For the first four or five years that we lived in this AZ house, a couple of about our age lived next door. We were friendly, but didn’t socialize at all. Eventually, the man of the couple became a nudist. Actually, I have no idea when he started living without a stitch, but we became aware of it after about five years of living next door because Bill saw him in the garage with nothing on except a baseball cap. He gave Bill a friendly wave, and continued with his garage business that apparently required a baseball cap but nothing else. After that first sighting, it became commonplace to see him with nothing on but a pair of thong underwear. And a baseball cap.
While we were friendly with him, at least to say hi and ask him to keep an eye on our place when we were back in Denver for the summer and fall, I spoke to his wife only once in my life. I have no idea whether or not she was also a nudist. She was fully clothed the one and only time we spoke, but it’s hard to imagine her sitting on the sofa in flannel pajamas and bunny slippers while he sat next to her naked as the day he was born. Who knows? They moved shortly after, and I will admit that I wasn’t sorry to see them go. I’m certain they found a nudist +55 community somewhere.

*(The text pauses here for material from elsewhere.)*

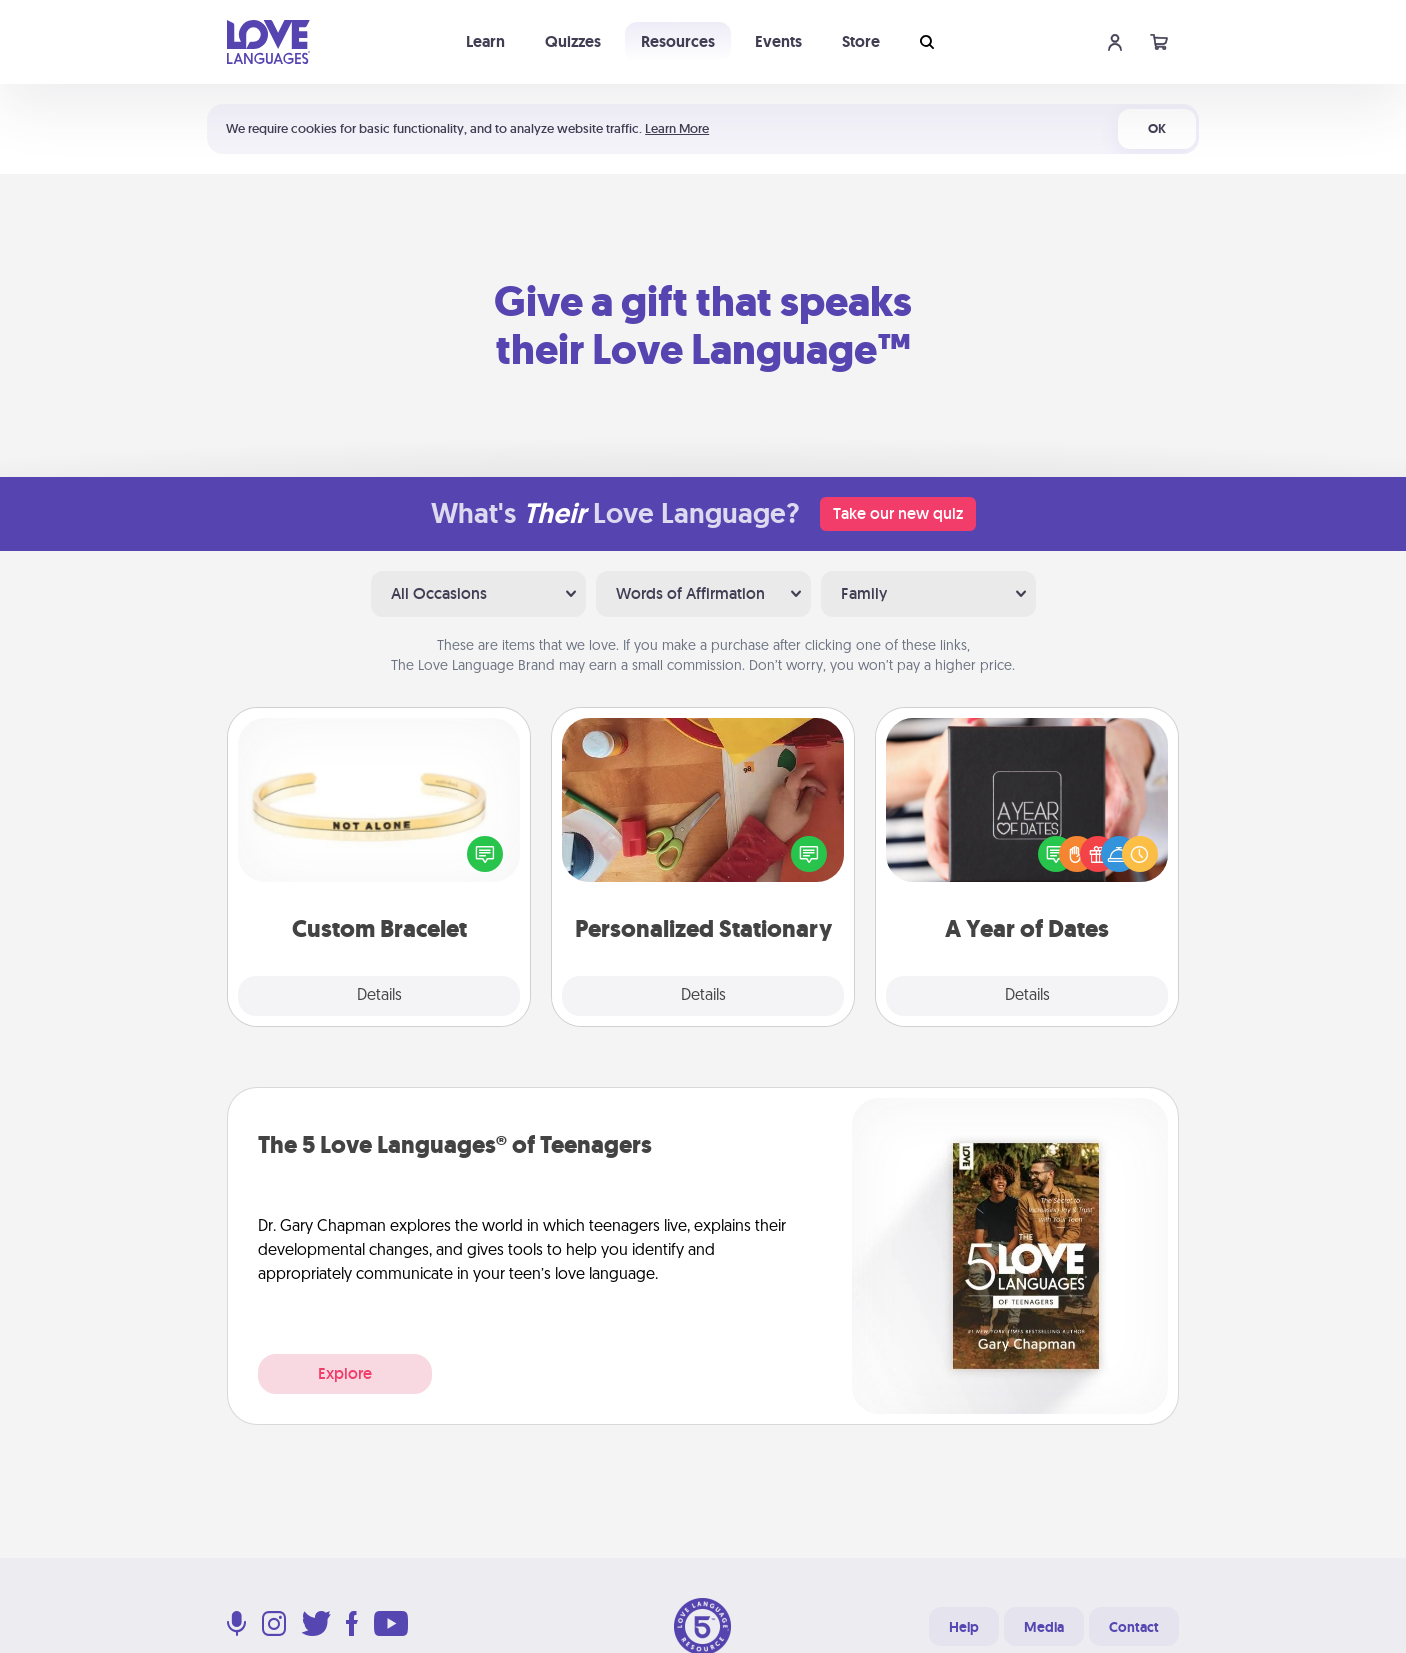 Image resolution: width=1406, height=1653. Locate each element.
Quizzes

Anyhoo, the one and only time I spoke with the missus, we talked about the baby birds that had recently hatched and were living in a nest in our front yard tree. She had seen one of the baby birds fall (or was he pushed?) from the nest and was expressing sadness at its death. She had probably already cried on her husbands’ naked shoulder.
I think of her sometimes when I see the birds in our neighborhood and around our AZ house. We have nothing but cacti and thorny bushes in our AZ yard, having gotten rid of the front yard tree years ago (not because of the birds, but because it shed something literally endlessly and got on Bill’s last nerve). Our Denver back yard, on the other hand, is simply beautiful. Our lot is a third of an acre, and the front yard is small. So our back yard is lush and has many beautiful trees, including four fruit trees. I put out a bird feeder every summer. Ironically, we get an assortment of birds, and many of them, in Arizona, but I can’t seem to get even the smallest house finches to come to my feeder in Denver. They used to come, but something changed, and they turn their noses (or beaks) up at my feeder. I hear crows in our trees in the morning, but that’s really about it. Caw. Caw. Caw.
The other morning, I was sitting in my chair reading, and saw something land on our patio. It was two quails — a male and a female. I know their genders because one had a beautiful red cap and the other had none. You can guess which one wore the red cap.
You might remember that last year, a female quail laid her eggs in my geranium plant, and proceeded to sit on the eggs the rest of the time we were there. We left at the beginning of May, but returned for our nieces wedding in June. The eggs were hatched — all but two — and the birds were nowhere in sight. In my world, they flew away happily.
But back to the two quails that were on our patio. I have seen them — or I think it’s them — walking along our fence almost every day. This was the first time they had landed on our patio. As I watched, they came closer and closer to our patio door. They were right outside the door looking in when the mail did the funniest thing. He began pecking on our glass patio door. He pecked and pecked and pecked. It was like he could see in and wanted me to open the door to let them in. We were having an early heat wave, and he seemed to be saying, “Let us in. We can hear your air conditioner running, and would appreciate a break from the heat.”
Bill was in the kitchen, and I softly told him to come into the living room very quietly and slowly. He did, and we sat and watched those birds for the longest time. They finally gave up, and flew away.
God made some funny creatures, but I have to say that quails are among his best. And funniest.